Eşimize, dostlarımıza, arkadaşlarımıza seçmesi günlerce süren hediyeler vermekten…

Birbirimize kitaplar, filmler tavsiye etmekten…

Bir bardak çay, bir fincan kahve eşliğinde saatlerce süren dostça sohbetlerden…

Aile albümümüzü açıp çocukluk, gençlik fotoğraflarımıza gülmekten…

Güzelliğe,

Dış görünüşe,

Başarıya çok fazla önem veren bir toplumda…

Sürekli en iyiyi,

En güzeli,

En parlak işleri yapmak uğruna,

Kendimize vakit ayırmaktan ne zaman vazgeçtik?

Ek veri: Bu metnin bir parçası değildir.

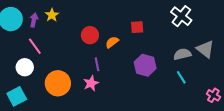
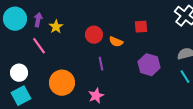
yellow star: (52, 15) -> (56, 27), moved
orange semicircle: (112, 42) -> (116, 42), turned -120
white circle: (25, 67) -> (19, 73), moved
pink star: (91, 83) -> (96, 96), moved

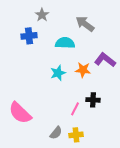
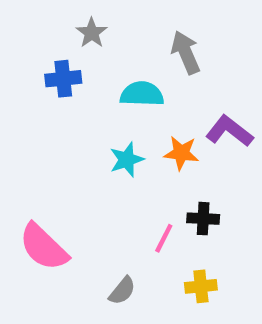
gray arrow: (85, 24) -> (186, 52), turned 30
yellow cross: (76, 135) -> (201, 286), moved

Sonuçta sürekli çok meşgulüz değil mi?

Beklemeye tahammülümüz yok.

Tüm bu özel anlara ayıracak vaktimiz yok.

Sanal” bir dünyanın içinde “gerçek” duyguları yaşamaya ihtiyacımız yok.

İnternetten indiremiyorsak anılarımızın ne anlamı var değil mi?

Yaşamlarımızı tekrar oynatacak “oynat” tuşu nerede?

Öyle ya…

Artık iPhone’larımız, fiber optik internet bağlantılarımız var.

Daha hızlıyız…

Daha hızlıyız…

Daha hızlıyız…

Ama her şeyin daha hızlısı daha iyi demek değil.

Bizler bu hıza yetişmeye çalışırken,

İnsanlarla aynı hızla ilişki, daha derin bağlar, güçlü dostluklar kuramıyoruz.

Kendimizi,

Düşüncelerimizi,

Seçimlerimizi,

Yeniden şekillendirmeye gayret etmiyoruz.

Bırakın tüm bunları;

Ailemize bile vakit ayıramıyoruz.

Ben eski moda ilişkilerden yanayım.

Bu hıza(!) ayak uydurmak yerine,

Sabırla kurulan güvenden yanayım.

Düşünerek atılan adımlardan yanayım.

Birileriyle paylaşmanın mutluluğunu, huzurunu yaşamaktan yanayım…

Çünkü…

Bir yemeği paylaştığın birinden nefret edemezsin.

Bir ekmeği paylaştığın birinden nefret edemezsin.

Acısını, üzüntüsünü, dertlerini paylaştığın birinden nefret edemezsin.

Paylaşırsan, “sevgi” doğar.

Paylaşırsan, farklılıklarınızı değil benzerliklerinizi fark edersin…

Paylaşırsan, aynı fikirde olmasan bile o insanları takdir edersin, onları farklı görmeye başlarsın.